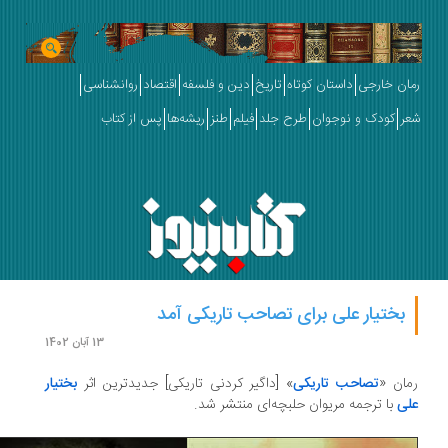
ان خارجی
داستان کوتاه
تاریخ
دین و فلسفه
اقتصاد
روانشناسی
ر
کودک و نوجوان
طرح جلد
فیلم
طنز
ریشه‌ها
پس از کتاب
بختیار علی برای تصاحب تاریکی آمد
13 آبان 1402
ان «
تصاحب تاریکی
» [داگیر کردنی تاریکی] جدیدترین اثر
بختیار
لی
با ترجمه مریوان حلبچه‌ای منتشر شد.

===

* Task description *
Reproduce the lines above exactly, please, but not the pictures in them.

* Result of this exercise *
ان خارجی
داستان کوتاه
تاریخ
دین و فلسفه
اقتصاد
روانشناسی
ر
کودک و نوجوان
طرح جلد
فیلم
طنز
ریشه‌ها
پس از کتاب
بختیار علی برای تصاحب تاریکی آمد
13 آبان 1402
ان «
تصاحب تاریکی
» [داگیر کردنی تاریکی] جدیدترین اثر
بختیار
لی
با ترجمه مریوان حلبچه‌ای منتشر شد.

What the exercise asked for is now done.